I have already mentioned the number of traffic lights near my house (see “Traffic Chaos Gets A Green Light!”) and highlighted the number of those which are there to make the crossing of the roads easier for the pedestrian.
What I failed to mention was that by easier I meant less annoying to the driver!
What do I mean by that?
Well, it has always been my understanding that these crossings are controlled by traffic lights which are triggered when a pedestrian presses the button. And for the most part that is true. However the crossings in my area seem to have a different agenda. I assumed, rightly or wrongly, that when a pedestrian arrived at a crossing, because they wanted to cross the road, and pressed the button, the lights changed to red for the traffic allowing the pedestrian to cross in relative safety.
Whilst the basics of the previous paragraph are true, in that a pedestrian arrives at the crossing; presses the button; lights change; pedestrian crosses, what is not clear is the time lag between the pressing of the button and the changing of the lights. As a road user myself; both driving along them and trying to walk across them (obviously not at the same time!), I don’t expect the lights to change instantly the button is pressed. No, that would cause countless accidents!

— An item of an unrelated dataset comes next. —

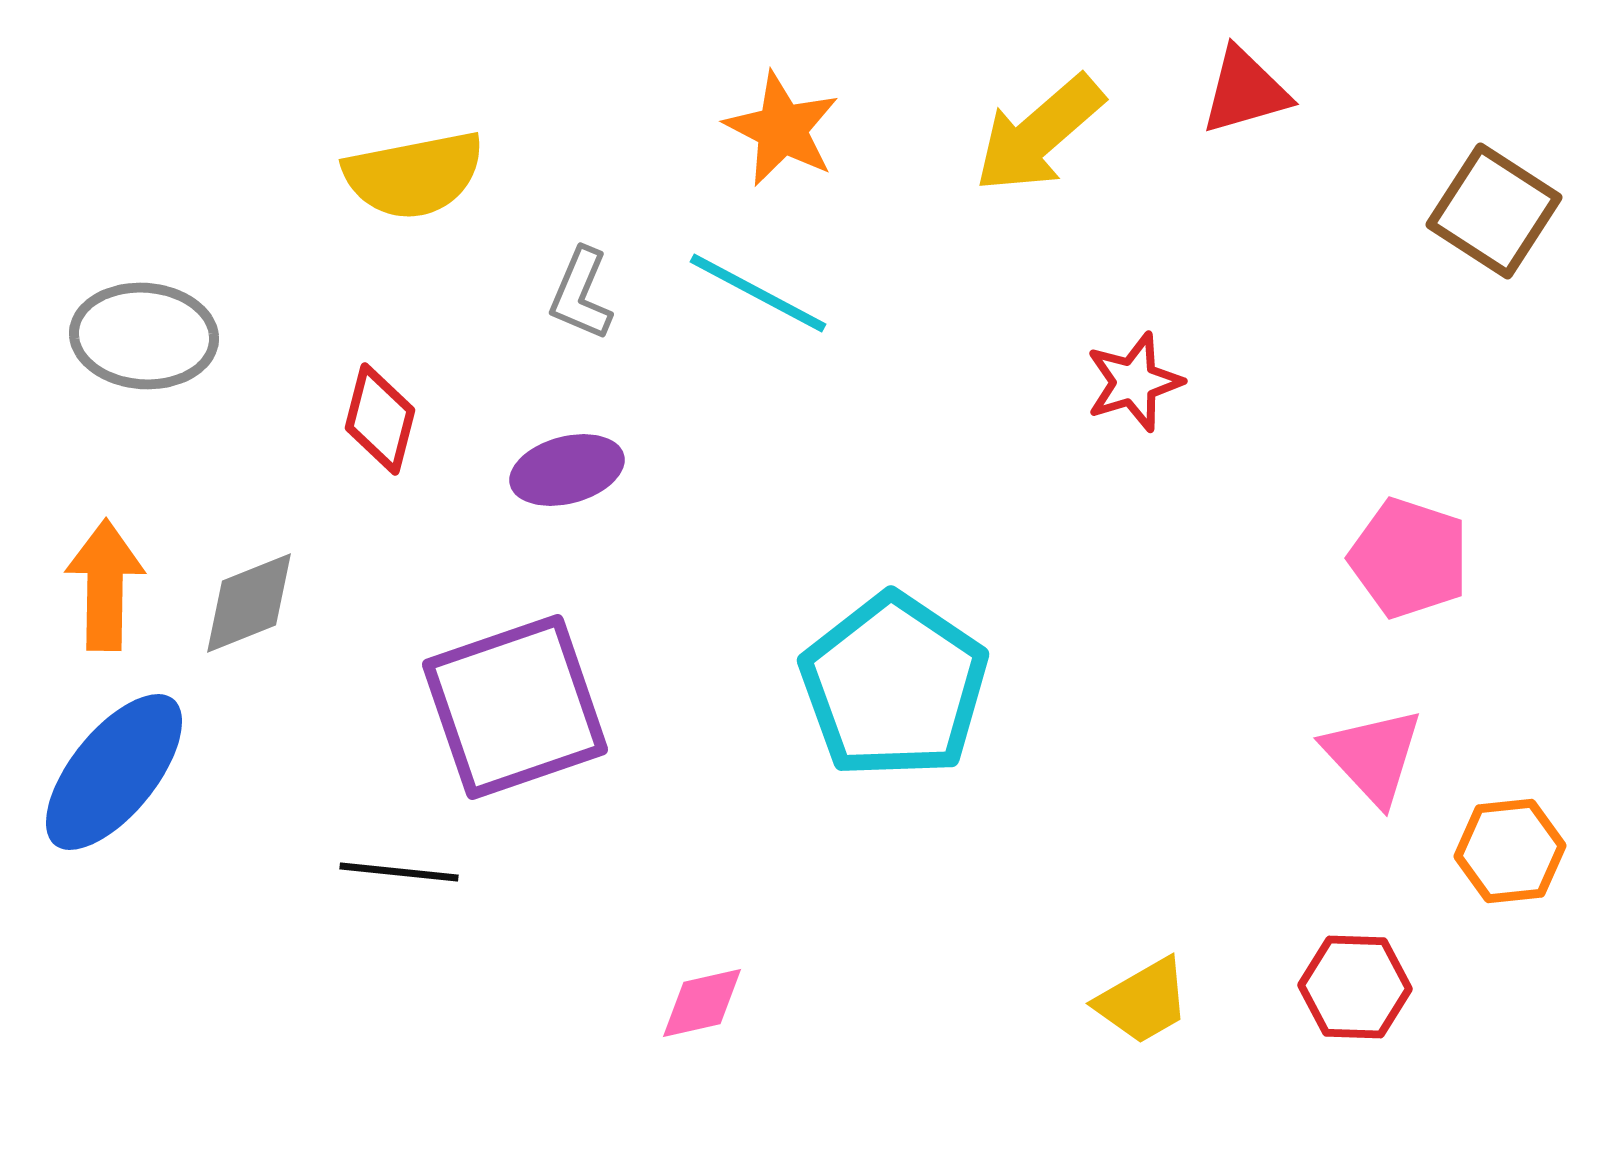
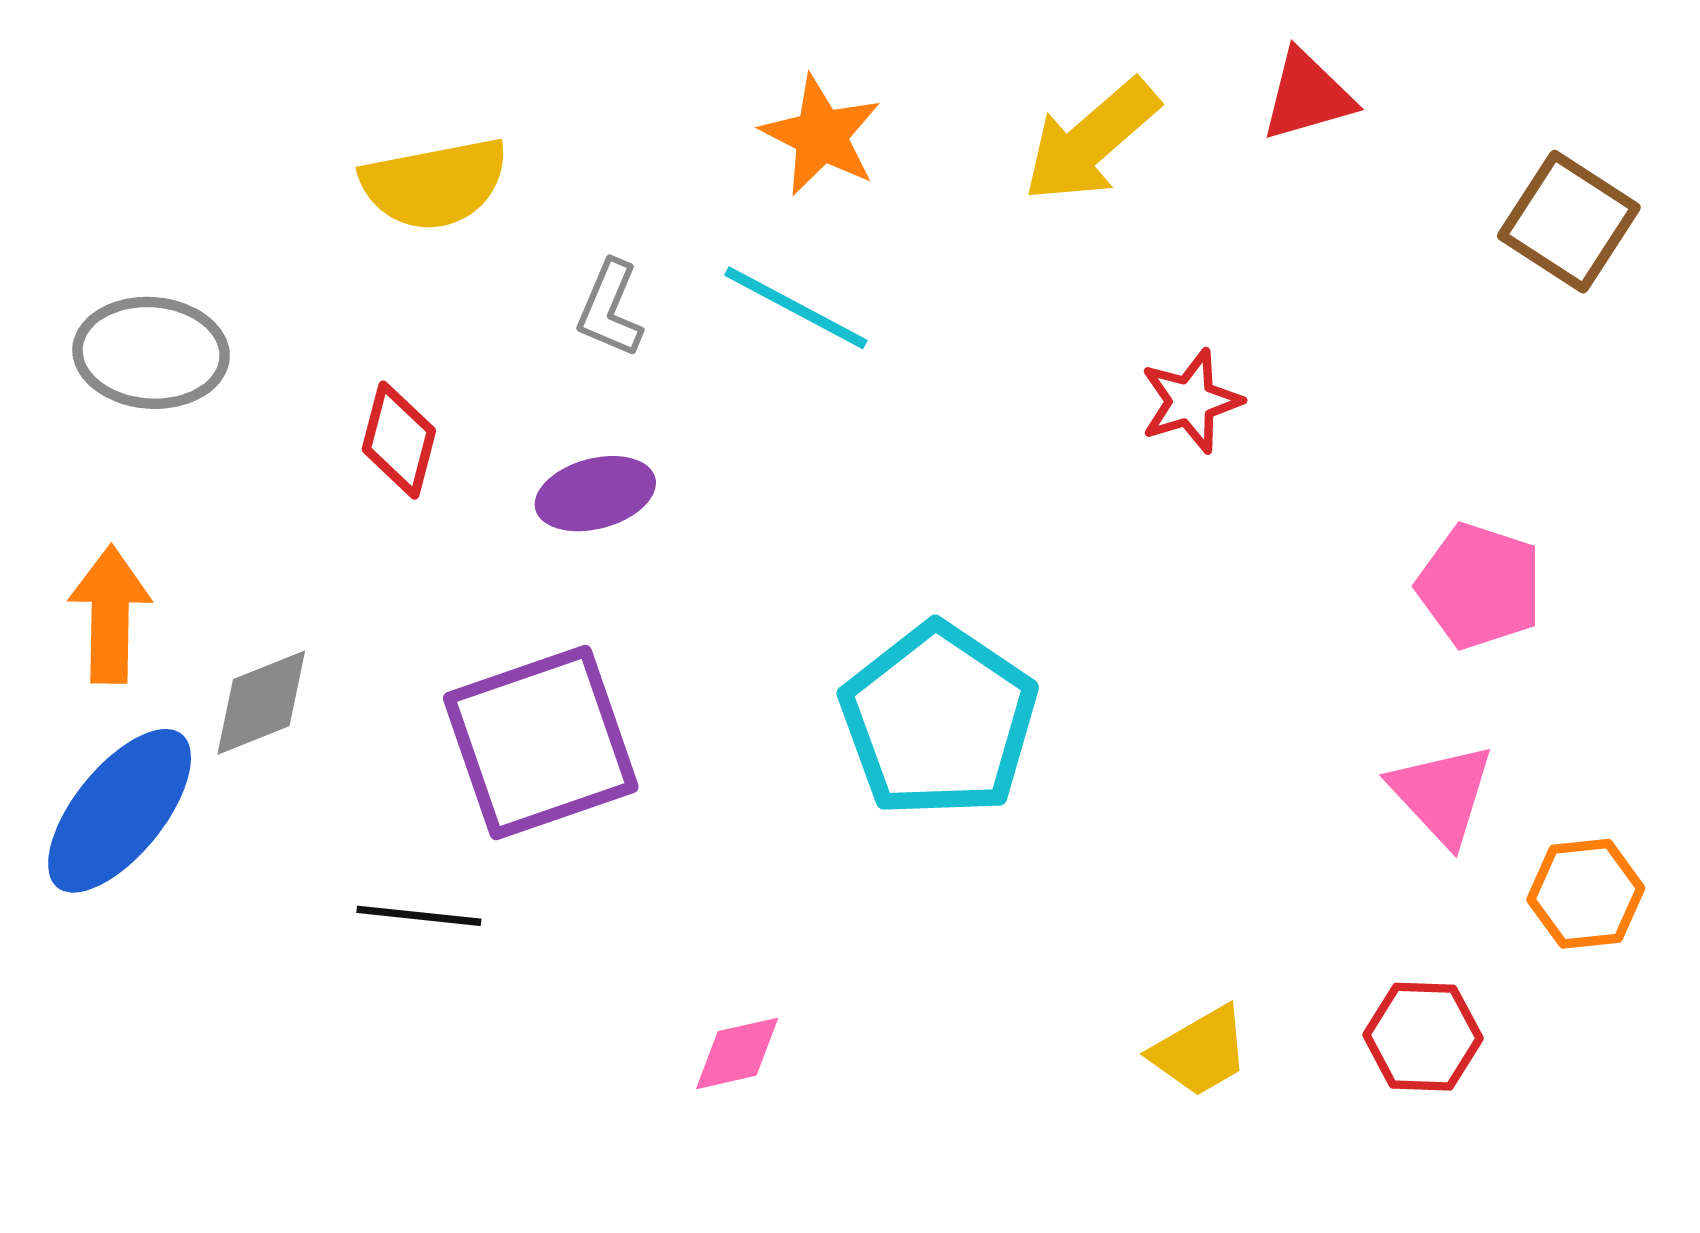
gray diamond: (249, 603) -> (261, 703), moved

What I do expect is for the traffic to be stopped in a short time after the button has been pressed. Again, both as a driver and pedestrian, it would be good to know that a few seconds after the button has been pressed the lights are going to change. All could be prepared.

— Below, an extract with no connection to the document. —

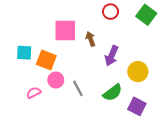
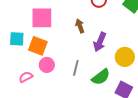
pink square: (65, 31) -> (42, 18), moved
gray line: (78, 88) -> (76, 68), moved, turned 42

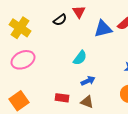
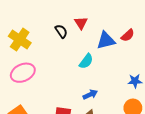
black semicircle: (60, 20) -> (61, 31), turned -88
cyan semicircle: (80, 58) -> (86, 61), moved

What actually seems to happen in my little town is that the lights wait until there is a sizeable break in the traffic before changing. By which time there is no traffic to stop!
I am quite capable of just standing there and waiting for a gap before crossing. Why do I need a green light to tell me what my eyes can see for themselves?

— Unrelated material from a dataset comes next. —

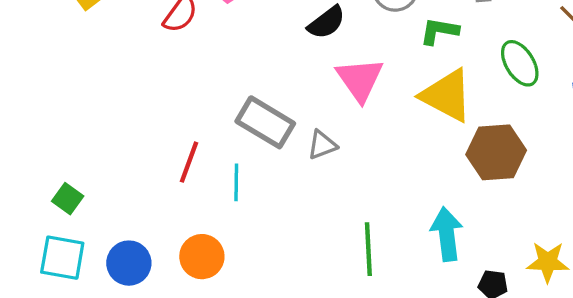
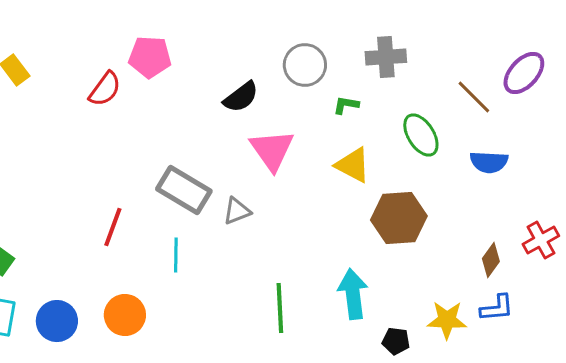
green L-shape: (439, 31) -> (346, 105), size x0.7
yellow triangle: (447, 95) -> (353, 165), size x0.7
cyan line: (236, 182) -> (176, 255), moved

In the old days (signs of my recent age increase coming out there!) we used to have zebra crossings where as a pedestrian approached, drivers would slow down and stop to allow the pedestrian to cross.
All very simple – nothing electronic just common sense.
A pedestrian could cross in the knowledge that the cars would wait for them to get to the other side before moving off (OK, most drivers would). There was no perceived hurry. Now, crossings have beeps alerting the pedestrian when it is safe to cross – a nice feature for those who are visually challenged in some way and can’t see the green man – but they stop beeping before most pedestrians have reached the other side, thus instilling a mild panic to get across before the cars move off again.
And if, when I approach a crossing (on foot), there is a young child being taught by an adult how to use the crossing, I tend to observe the lights so that the child can see others doing it. Even though I could have crossed the road safely three times in the time I stood there being good!
Today, whilst doing just that, a mother and young child were standing at one of our crossings; a crossing which breaks the mould mentioned above. It doesn’t have a red and green man light system high above the pedestrian’s heads which can be seen from the other side of the road and it doesn’t beep. Pedestrians have to watch the light next to the button to see it change, and this is usually blocked by the person who actually pressed it, making the crossing a bit of a challenge for visually impaired people to use!
The mother was explaining to the child about what to look for when crossing and the child had her hands all over the button panel touching the small red light. The lights changed; the traffic stopped and our little green light came on. By the time the mother had uttered the question “what colour is light now”, the green had turned back to red. Their crossing opportunity had passed.
I was already on the other side, but did the mother and child wait for the next change in lights?
Of course not! The mother grabbed the little girl’s hand and stepped out into the road. Fortunately, none of the waiting drivers were of Formula One standard, and had not therefore had their foot hard down on the accelerator!
No physical harm done this time, just another young road user who will be confused about how and when to cross!